# Determining 1-skeleton for potential $k$-simplices using adjacency matrix of a graph $G$

   *Tyler Foster*

   *Abdullah Malik*

## Introduction
Let $A=A^{1}$ be the adjacency matrix associated with the graph $G_{\bullet }
$ with $\left\vert G_{1}\right\vert =g$ vertices. By that, we mean that the
entry $a_{ij}^{\left( 1\right) }=1$ if there is edge from vertex $i$ to
vertex $j$, and zero otherwise. 

To apply the machinary of simplicial sets in Machine Learning, we first need to upscale our data from a graph $G_{\bullet }$ to its $\text{conn}^k(G_\bullet)$. This requires identification of vertices for its 1-skeleton $v_{0},v_{1},...,v_{k}$. 

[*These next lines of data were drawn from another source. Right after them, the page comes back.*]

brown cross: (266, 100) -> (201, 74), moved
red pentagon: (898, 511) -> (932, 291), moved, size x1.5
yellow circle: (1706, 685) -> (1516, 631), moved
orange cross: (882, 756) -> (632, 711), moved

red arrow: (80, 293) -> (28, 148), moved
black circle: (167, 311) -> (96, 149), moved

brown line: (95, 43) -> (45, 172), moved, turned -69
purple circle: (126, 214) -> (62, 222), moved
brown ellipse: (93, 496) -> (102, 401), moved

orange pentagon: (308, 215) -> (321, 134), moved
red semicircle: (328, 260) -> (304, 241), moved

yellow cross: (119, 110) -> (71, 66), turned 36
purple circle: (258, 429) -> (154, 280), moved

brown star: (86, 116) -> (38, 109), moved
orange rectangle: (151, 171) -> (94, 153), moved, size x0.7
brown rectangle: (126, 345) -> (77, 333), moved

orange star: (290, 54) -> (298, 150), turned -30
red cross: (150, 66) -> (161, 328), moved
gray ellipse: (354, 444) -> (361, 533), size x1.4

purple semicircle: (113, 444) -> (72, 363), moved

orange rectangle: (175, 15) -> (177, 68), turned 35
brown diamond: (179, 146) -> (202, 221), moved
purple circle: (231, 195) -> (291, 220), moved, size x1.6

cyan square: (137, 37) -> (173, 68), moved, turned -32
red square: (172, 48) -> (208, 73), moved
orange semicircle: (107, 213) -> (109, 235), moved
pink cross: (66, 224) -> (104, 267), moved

Consider $A^{k}$, with entries $a_{ij}^{\left( k\right) }$. If $%
a_{ij}^{\left( k\right) }=\ell \not=0$, then there are $\ell $ paths of
length $k$ from $v_{i}=v_{\beta _{1}}\longrightarrow v_{\beta
_{2}}\longrightarrow ...\longrightarrow v_{\beta _{k}}=v_{j}$, for each $%
\beta \in \left[ \ell \right] ^{\times }$, where $\left[ \ell \right]
^{\times }=\left\{ 1,2,...,\ell \right\} $. Hence, there is a potential $%
\left( k-1\right) $-simplex. The existence of such a potential simplex is
discredited immediately if $a_{ij}^{\left( k-1\right) }=0$.

The idea, therefore, is to collect $k-1$ out-neighbours of vertex $i$ and $k-1$ in-neighbours of vertex $j$, provided that $a_{ij}^{\left( k-1\right)
}\not=0$, to determine $1$-skeleton of a potential $\left( k-1\right) $-simplex.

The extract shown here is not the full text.